Perfect forwarding with multiple passes over input arguments
Asked Answered
I

2

5

Consider the following function accept that takes a "universal reference" of type T and forwards that to a parse<T>() function object with an overload for lvalues and one for rvalues:

template<class T>
void accept(T&& arg)
{
    parse<T>()(std::forward<T>(arg), 0); // copy or move, depending on rvaluedness of arg
}

template<class T>
class parse
{
    // parse will modify a local copy or move of its input parameter
    void operator()(T const& arg, int n) const { /* optimized for lvalues */ }
    void operator()(T&& arg)    , int n) const { /* optimized for rvalues */ }
};

Since perfect forwarding leaves the source object in a valid but undefined state, it is impossible to perfectly forward again within the same scope.

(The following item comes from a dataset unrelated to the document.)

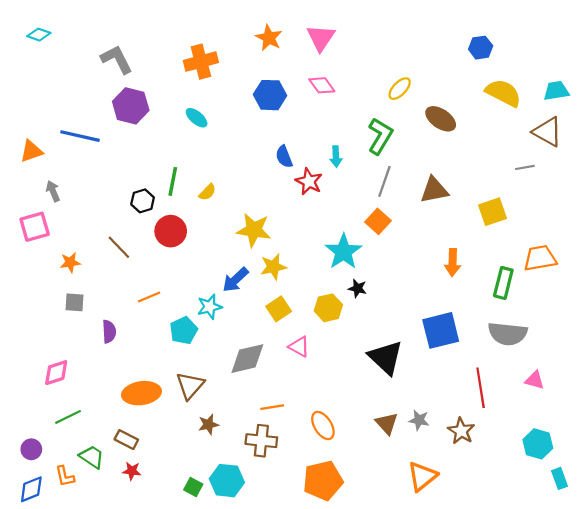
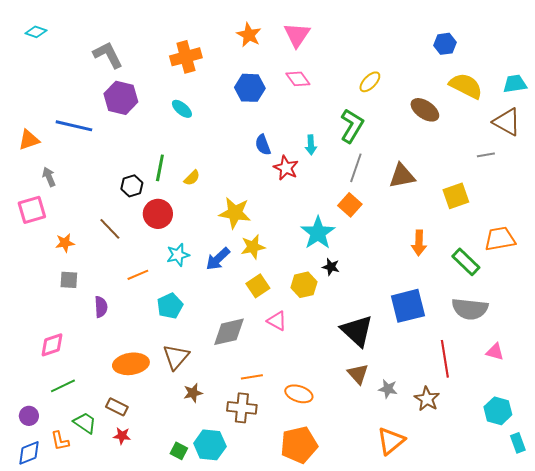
brown ellipse: (441, 119) -> (425, 110), moved
green rectangle: (503, 283) -> (466, 262), turned -60
cyan star: (210, 307) -> (178, 255), moved
brown triangle: (387, 423) -> (358, 374), moved
orange ellipse: (323, 426) -> (299, 394), turned -40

Below my attempt to have as few copies as possible in a hypothetical split() function that takes an int representing the number passes that have to be made over the input data:

template<class T>
void split(T&& arg, int n)
{
    for (auto i = 0; i < n - 1; ++i)
        parse<T>()(arg , i);                 // copy n-1 times
    parse<T>()(std::forward<T>(arg), n - 1); // possibly move the n-th time
}

Question: is this the recommended way to apply perfect forwarding for multiple passes over the same data? If not, what is a more idiomatic way to minimize the number of copies?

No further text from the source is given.